Large mammals--humans, monkeys, and even cats--have brains with a somewhat mysterious feature: The outermost layer has a folded surface. Understanding the functional significance of these folds is one of the big open questions in neuroscience.
Now a team led by MIT, Massachusetts General Hospital and Harvard Medical School researchers has developed a tool that could aid such studies by helping researchers "see" how those folds develop and decay in the cerebral cortex.
By applying computer graphics techniques to brain images collected using magnetic resonance (MR) imaging, they have created a set of tools for tracking and measuring these folds over time. Their resulting model of cortical development may serve as a biomarker, or biological indicator, for early diagnosis of neurological disorders such as autism.
The researchers describe their model and analysis in the April issue of IEEE Transactions on Medical Imaging.
Peng Yu, a graduate student in the Harvard-MIT Division of Health Sciences and Technology (HST), is first author on the paper. The work was led by co-author Bruce Fischl, associate professor of radiology at Harvard Medical School, research affiliate with the MIT Computer Science and Artificial Intelligence Laboratory (CSAIL) and HST, and director of the computational core at the HST Martinos Center for Biomedical Imaging at Massachusetts General Hospital (MGH).
The team started with a collection of MR images from 11 developing brains, provided by Ellen Grant, chief of pediatric radiology at MGH and the Martinos Center. Of the subjects scanned, eight were newborn, mostly premature babies ranging from about 30 to 40 weeks of gestational age, and three were from children aged two, three and seven years. Grant scanned these infants and children to assess possible brain injury and found no neural defects. Later, she also consulted with Fischl's team to ensure that their analyses made sense clinically.
"We can't open the brain and see by eye, but the cool thing we can do now is see through the MR machine," a technology that is much safer than earlier techniques such as X-ray imaging, said Yu.
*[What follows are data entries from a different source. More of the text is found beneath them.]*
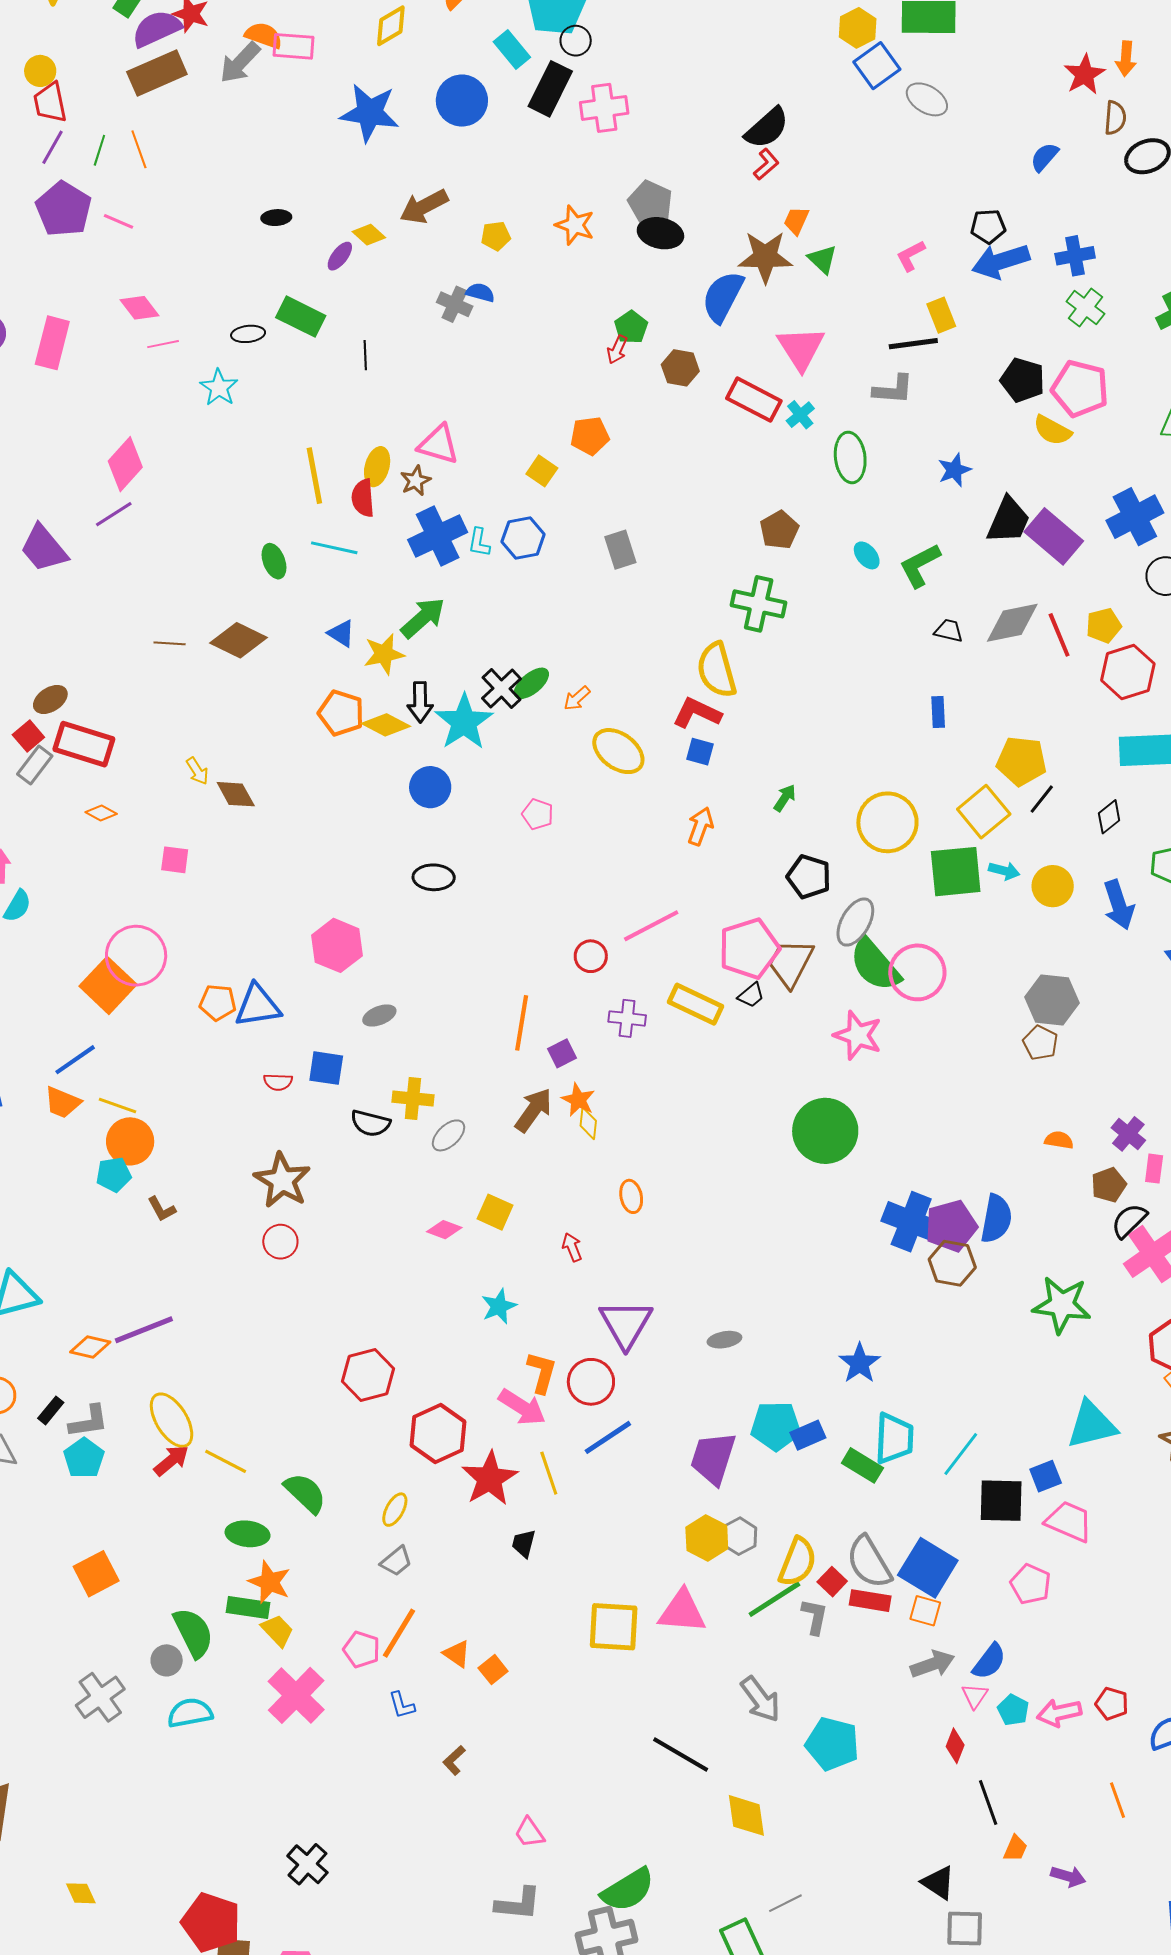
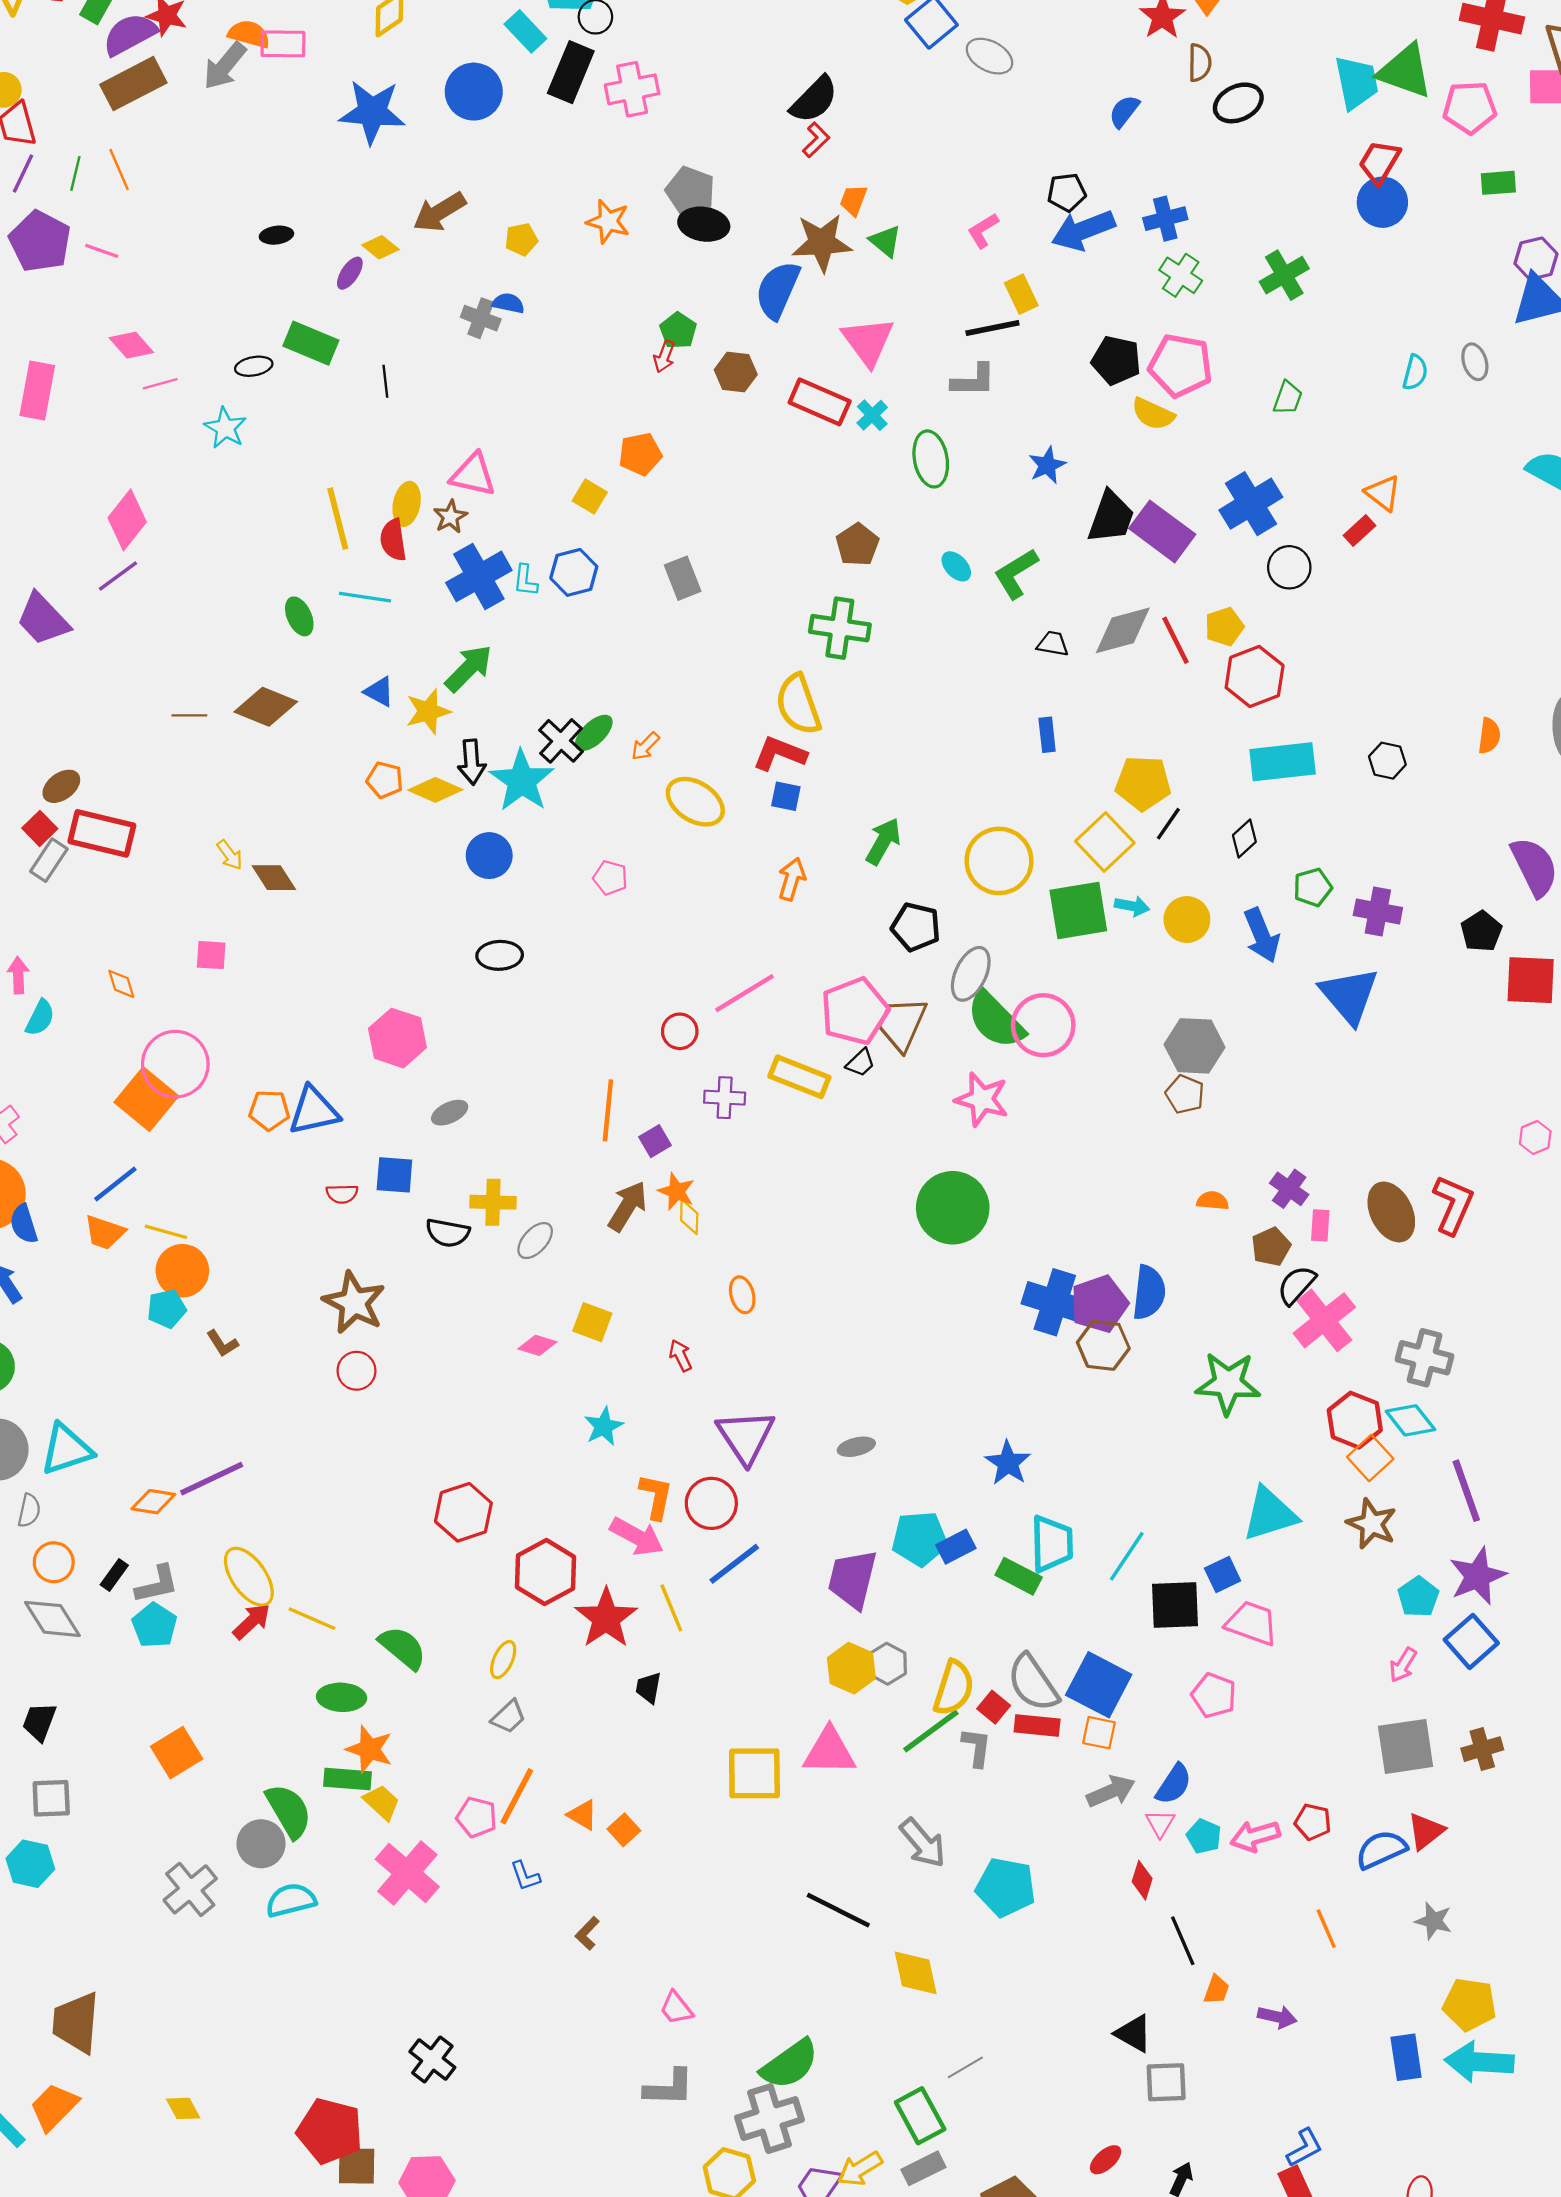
orange pentagon: (341, 713) -> (385, 780), size x0.7
green arrow: (785, 798) -> (883, 841), size x1.5
orange diamond: (101, 813) -> (121, 984), moved, turned 48
gray circle: (167, 1660) -> (261, 1844), size x1.4

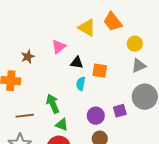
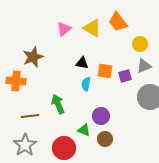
pink triangle: (59, 47) -> (64, 29), moved
brown star: (28, 57) -> (33, 57), size x1.5
purple square: (120, 111) -> (125, 76), moved
green triangle: (62, 125) -> (84, 130), moved

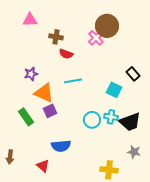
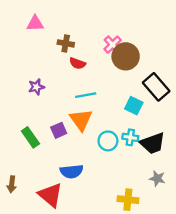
brown circle: (107, 26) -> (126, 56), moved
black rectangle: (133, 74) -> (156, 87), size x1.6
orange triangle: (44, 93) -> (81, 120), moved, turned 30
red triangle: (43, 166) -> (50, 195), size x1.6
The first step in analyzing these images is to align their common anatomical structures, such as the "central sulcus," a fold that separates the motor cortex from the somatosensory cortex. Yu applied a technique developed by Fischl to perform this alignment.
The second step involves modeling the folds of the brain mathematically in a way that allows the researchers to analyze their changes over time and space.
The original brain scan is then represented computationally with points. Charting each baby's brain requires about 130,000 points per hemisphere. Yu decomposed these points into a representation using just 42 points that shows only the coarsest folds. By adding more points, she created increasingly finer-grained domains of smaller, higher-resolution folds.
Finally, Yu modeled biological growth using a technique recommended by Grant that allowed her to identify the age at which each type of fold, coarse or fine, developed, and how quickly.
She found that the coarse folds, equivalent to the largest folds in a crumpled piece of paper, develop earlier and more slowly than fine-grained folds.
In addition to providing insights into cortical development, the team is now comparing the images to those being collected from patients with autism. "We now have some idea of what normal development looks like. The next step is to see if we can detect abnormal development in diseases like autism by looking at folding differences," said Fischl. This tool may also be used to shed light on other neurological diseases such as schizophrenia and Alzheimer's disease.
In addition to Yu, Grant and Fischl, co-authors on the paper are postdoctoral associate Yuan Qi and Assistant Professor Polina Golland of CSAIL (Golland also holds an appointment in MIT's Department of Electrical Engineering and Computer Science); Xiao Han of CMS Inc.; Florent Segonne of Certis Laboratory; Rudolph Pienaar, Evelina Busa, Jenni Pacheco and Nikos Makris of the Martinos Center; and Randy L. Buckner of Harvard University and the Martinos Center.
The research was supported by the National Center for Research Resources, the National Institutes of Health, the Washington University Alzheimer's Disease Research Center, and the Mental Illness and Neuroscience Discovery (MIND) Institute. It is part of the National Alliance for Medical Image Computing, funded by the National Institutes of Health.